With pictures omitted, restate the data word for word.

[Bounding box prediction data]
# # #
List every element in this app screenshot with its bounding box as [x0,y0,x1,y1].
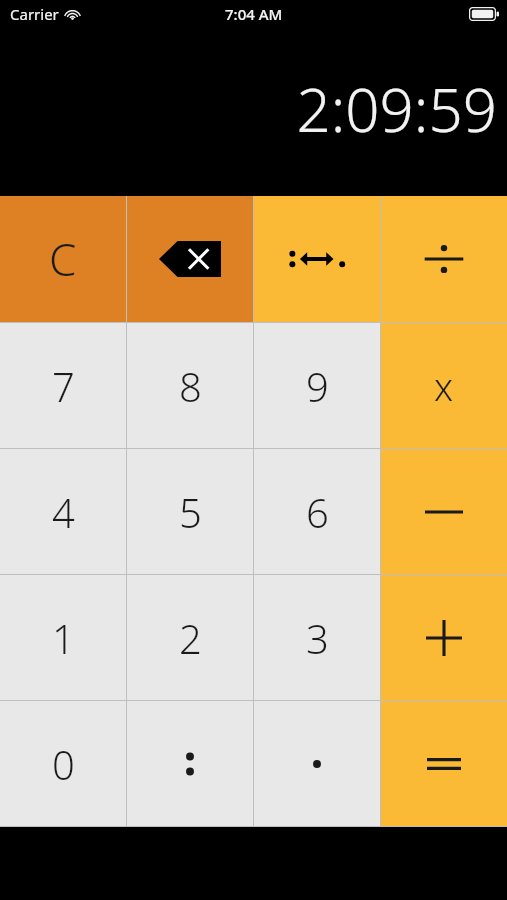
staticText: 2:09:59 [296,68,497,150]
staticText: 7 [52,359,75,413]
button[interactable]: Minus [381,449,507,574]
button[interactable]: 2 [127,575,253,700]
staticText: x [434,360,454,412]
staticText: 4 [52,485,75,539]
button[interactable]: 3 [254,575,380,700]
staticText: 8 [179,359,202,413]
button[interactable]: Multiply [381,323,507,448]
staticText: 9 [306,359,329,413]
button[interactable]: C [0,196,126,322]
button[interactable]: 1 [0,575,126,700]
button[interactable]: 4 [0,449,126,574]
button[interactable]: Divide [381,196,507,322]
button[interactable]: Equals [381,701,507,826]
button[interactable]: 9 [254,323,380,448]
staticText: C [49,229,77,289]
staticText: 3 [306,611,329,665]
button[interactable]: Backspace [127,196,253,322]
staticText: 7:04 AM [225,4,283,24]
button[interactable]: Decimal point [254,701,380,826]
staticText: 2 [179,611,202,665]
button[interactable]: Colon [127,701,253,826]
staticText: 1 [52,611,75,665]
button[interactable]: 8 [127,323,253,448]
staticText: 6 [306,485,329,539]
staticText: 5 [179,485,202,539]
button[interactable]: 7 [0,323,126,448]
button[interactable]: 6 [254,449,380,574]
staticText: Carrier [10,4,59,24]
button[interactable]: Convert [254,196,380,322]
button[interactable]: Plus [381,575,507,700]
button[interactable]: 5 [127,449,253,574]
staticText: 0 [52,737,75,791]
button[interactable]: 0 [0,701,126,826]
# # #
▶ _ANSWER SPACE_:
List every element in this app screenshot with its bounding box as [x0,y0,x1,y1].
staticText: 2:09:59 [296,68,497,150]
staticText: 7 [52,359,75,413]
button[interactable]: Minus [381,449,507,574]
button[interactable]: 2 [127,575,253,700]
staticText: x [434,360,454,412]
staticText: 4 [52,485,75,539]
button[interactable]: 3 [254,575,380,700]
staticText: 8 [179,359,202,413]
button[interactable]: Multiply [381,323,507,448]
staticText: 9 [306,359,329,413]
button[interactable]: C [0,196,126,322]
button[interactable]: 1 [0,575,126,700]
button[interactable]: 4 [0,449,126,574]
button[interactable]: Divide [381,196,507,322]
button[interactable]: Equals [381,701,507,826]
button[interactable]: 9 [254,323,380,448]
staticText: C [49,229,77,289]
staticText: 3 [306,611,329,665]
button[interactable]: Backspace [127,196,253,322]
staticText: 7:04 AM [225,4,283,24]
button[interactable]: Decimal point [254,701,380,826]
staticText: 2 [179,611,202,665]
button[interactable]: Colon [127,701,253,826]
staticText: 1 [52,611,75,665]
button[interactable]: 8 [127,323,253,448]
staticText: 6 [306,485,329,539]
staticText: 5 [179,485,202,539]
button[interactable]: 7 [0,323,126,448]
button[interactable]: 6 [254,449,380,574]
staticText: Carrier [10,4,59,24]
button[interactable]: Convert [254,196,380,322]
button[interactable]: Plus [381,575,507,700]
button[interactable]: 5 [127,449,253,574]
staticText: 0 [52,737,75,791]
button[interactable]: 0 [0,701,126,826]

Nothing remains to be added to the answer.